My first immersion in my research materials occurred close to five years ago, and in conjunction with revisions and my research trip, I’ve gone back in up to my neck over the past year. But as of late July, with the completion of a revision, with the addition of a brief author’s note and “for additional information” section, the manuscript is done (or “done,” as I’ve come to accept through my experiences with my first three books), awaiting the illustrator’s half of the magic. So, that was that, right?
Not quite. I love researching, but after two deep dives for this project, I’m not interested in doing a third when The Amazing Age of John Roy Lynch is published. Reconstruction itself is a major presence in this story, and I don’t want to have to reacquaint myself with the details — which are as complex as they are essential to an understanding of U.S. history — in order to get the facts just right when producing essays, articles, blog posts, etc. in support of the book’s publication.
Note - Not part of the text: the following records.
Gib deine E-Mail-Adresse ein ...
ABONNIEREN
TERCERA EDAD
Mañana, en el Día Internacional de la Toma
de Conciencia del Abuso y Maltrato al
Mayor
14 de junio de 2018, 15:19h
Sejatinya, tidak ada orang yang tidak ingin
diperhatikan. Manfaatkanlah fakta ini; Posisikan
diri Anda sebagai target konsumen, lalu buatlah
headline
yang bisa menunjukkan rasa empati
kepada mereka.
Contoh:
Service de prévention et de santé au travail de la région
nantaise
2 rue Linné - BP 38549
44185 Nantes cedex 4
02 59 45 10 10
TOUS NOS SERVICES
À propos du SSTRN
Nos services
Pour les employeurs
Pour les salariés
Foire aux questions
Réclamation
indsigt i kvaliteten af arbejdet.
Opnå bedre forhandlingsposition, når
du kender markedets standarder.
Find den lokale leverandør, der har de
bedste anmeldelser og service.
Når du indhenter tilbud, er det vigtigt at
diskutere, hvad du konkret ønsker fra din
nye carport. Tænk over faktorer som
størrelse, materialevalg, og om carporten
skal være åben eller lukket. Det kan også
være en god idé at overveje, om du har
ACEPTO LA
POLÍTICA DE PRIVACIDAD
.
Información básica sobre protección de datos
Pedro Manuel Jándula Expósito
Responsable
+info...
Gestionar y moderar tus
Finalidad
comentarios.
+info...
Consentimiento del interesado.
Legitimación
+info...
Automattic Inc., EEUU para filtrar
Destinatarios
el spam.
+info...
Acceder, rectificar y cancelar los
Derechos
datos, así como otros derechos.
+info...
So, I’ve written them now. I’ve produced a detailed bibliography that will most likely be published only online. I’ve put together a five-page timeline tying together key events in John Roy Lynch’s early life with the milestones of Reconstruction in Mississippi and on the national stage. And I’ve written a few long pieces about the subject and my writing of the book, all ready to be removed from cold storage in a couple of years, give or take.
My final act has been to go over my research contacts for this project to make sure that everyone has been properly thanked (well, as properly as is possible before there are copies of the finished book to send out) for their contribution to my efforts to tell Lynch’s story. Sure enough, I found a couple of key people that I had overlooked, so I’ve sent thank-you notes to them. My momma raised me right.
Now, I wait for the illustrations. And move on to the next thing.
Congratulations, Chris! I can’t wait to see the finished book.
Thanks, Cyn! (And me, too…)
Wow, congratulations on completing the research and manuscript! You and I seem to have a similar goal in our writing. I have a degree in U.S. History with an emphasis in Civil Rights and Native American History. I had planned on pursuing my Masters and PH.D in History, yet I took a different road in life. Becoming an elementary school teacher and elementary librarian, I became more suited to write children’s books.
I grew up doing family research while visiting family in N.C.; I guess the love of History started early in my life. My first book of a social studies picture book will be out this October (1 book for each state). Main character is a tumbleweed, with three other characters that travel inside him exploring the geography and history of each state.
My next project, while in the middle of completing the series, is a biography on the descendants of Wyatt Earp. The Great, Great Grandson of Wyatt Earp resides in my home town. Wyatt and his brothers settled in the Cajon Pass area, in Southern California and most of the family members have continued to live in the High Desert.
Sorry writing such a long comment, but writing and History is my life.